### [Exercise]
Your copy of the lines below must match them exactly and contain no images.
##### Data shown #####
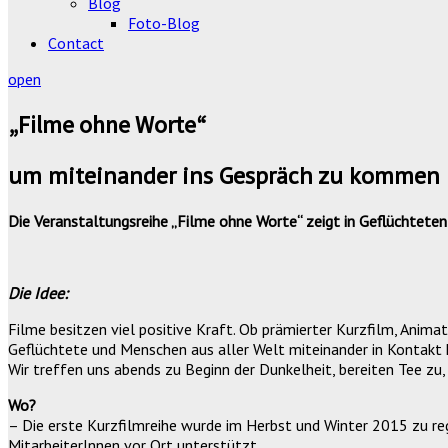
Blog
Foto-Blog
Contact
open
„Filme ohne Worte“
um miteinander ins Gespräch zu kommen
Die Veranstaltungsreihe „Filme ohne Worte“ zeigt
in Geflüchteten
Die Idee:
Filme besitzen viel positive Kraft. Ob prämierter Kurzfilm, Animat
Geflüchtete und Menschen aus aller Welt miteinander in Kontak
Wir treffen uns abends zu Beginn der Dunkelheit, bereiten Tee zu,
Wo?
– Die erste Kurzfilmreihe wurde im Herbst und Winter 2015 zu 
MitarbeiterInnen vor Ort unterstützt.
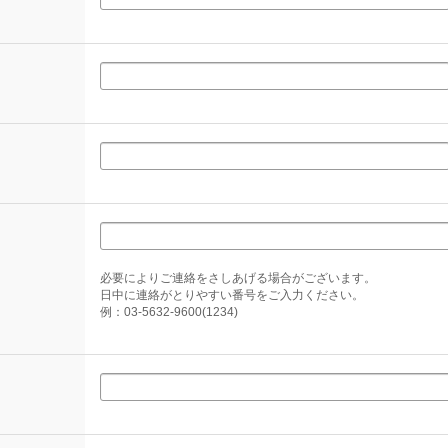
必要によりご連絡をさしあげる場合がございます。
日中に連絡がとりやすい番号をご入力ください。
例：03-5632-9600(1234)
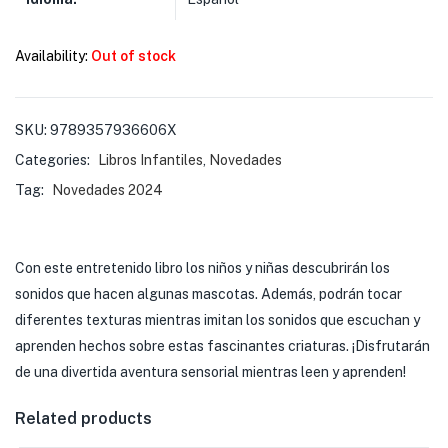
Availability:
Out of stock
SKU:
9789357936606X
Categories:
Libros Infantiles
,
Novedades
Tag:
Novedades 2024
Con este entretenido libro los niños y niñas descubrirán los
sonidos que hacen algunas mascotas. Además, podrán tocar
diferentes texturas mientras imitan los sonidos que escuchan y
aprenden hechos sobre estas fascinantes criaturas. ¡Disfrutarán
de una divertida aventura sensorial mientras leen y aprenden!
Related products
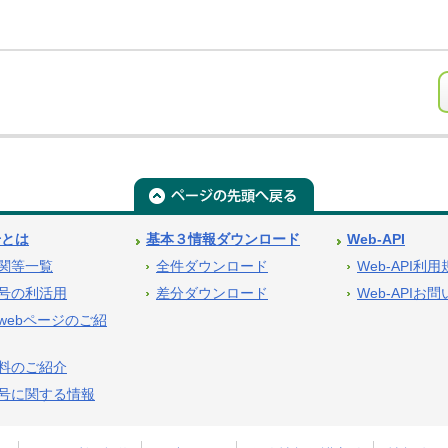
号とは
基本３情報ダウンロード
Web-API
関等一覧
全件ダウンロード
Web-API利
号の利活用
差分ダウンロード
Web-APIお
webページのご紹
料のご紹介
号に関する情報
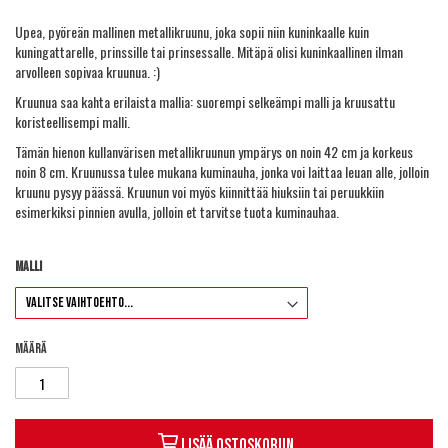
Upea, pyöreän mallinen metallikruunu, joka sopii niin kuninkaalle kuin
kuningattarelle, prinssille tai prinsessalle. Mitäpä olisi kuninkaallinen ilman
arvolleen sopivaa kruunua. :)
Kruunua saa kahta erilaista mallia: suorempi selkeämpi malli ja kruusattu
koristeellisempi malli.
Tämän hienon kullanvärisen metallikruunun ympärys on noin 42 cm ja korkeus
noin 8 cm. Kruunussa tulee mukana kuminauha, jonka voi laittaa leuan alle, jolloin
kruunu pysyy päässä. Kruunun voi myös kiinnittää hiuksiin tai peruukkiin
esimerkiksi pinnien avulla, jolloin et tarvitse tuota kuminauhaa.
Malli
Määrä
Lisää ostoskoriin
#####
### [The answer]
Blog
Foto-Blog
Contact
open
„Filme ohne Worte“
um miteinander ins Gespräch zu kommen
Die Veranstaltungsreihe „Filme ohne Worte“ zeigt
in Geflüchteten
Die Idee:
Filme besitzen viel positive Kraft. Ob prämierter Kurzfilm, Animat
Geflüchtete und Menschen aus aller Welt miteinander in Kontak
Wir treffen uns abends zu Beginn der Dunkelheit, bereiten Tee zu,
Wo?
– Die erste Kurzfilmreihe wurde im Herbst und Winter 2015 zu 
MitarbeiterInnen vor Ort unterstützt.
必要によりご連絡をさしあげる場合がございます。
日中に連絡がとりやすい番号をご入力ください。
例：03-5632-9600(1234)
Availability:
Out of stock
SKU:
9789357936606X
Categories:
Libros Infantiles
,
Novedades
Tag:
Novedades 2024
Con este entretenido libro los niños y niñas descubrirán los
sonidos que hacen algunas mascotas. Además, podrán tocar
diferentes texturas mientras imitan los sonidos que escuchan y
aprenden hechos sobre estas fascinantes criaturas. ¡Disfrutarán
de una divertida aventura sensorial mientras leen y aprenden!
Related products
号とは
基本３情報ダウンロード
Web-API
関等一覧
全件ダウンロード
Web-API利
号の利活用
差分ダウンロード
Web-APIお
webページのご紹
料のご紹介
号に関する情報
Upea, pyöreän mallinen metallikruunu, joka sopii niin kuninkaalle kuin
kuningattarelle, prinssille tai prinsessalle. Mitäpä olisi kuninkaallinen ilman
arvolleen sopivaa kruunua. :)
Kruunua saa kahta erilaista mallia: suorempi selkeämpi malli ja kruusattu
koristeellisempi malli.
Tämän hienon kullanvärisen metallikruunun ympärys on noin 42 cm ja korkeus
noin 8 cm. Kruunussa tulee mukana kuminauha, jonka voi laittaa leuan alle, jolloin
kruunu pysyy päässä. Kruunun voi myös kiinnittää hiuksiin tai peruukkiin
esimerkiksi pinnien avulla, jolloin et tarvitse tuota kuminauhaa.
Malli
Määrä
Lisää ostoskoriin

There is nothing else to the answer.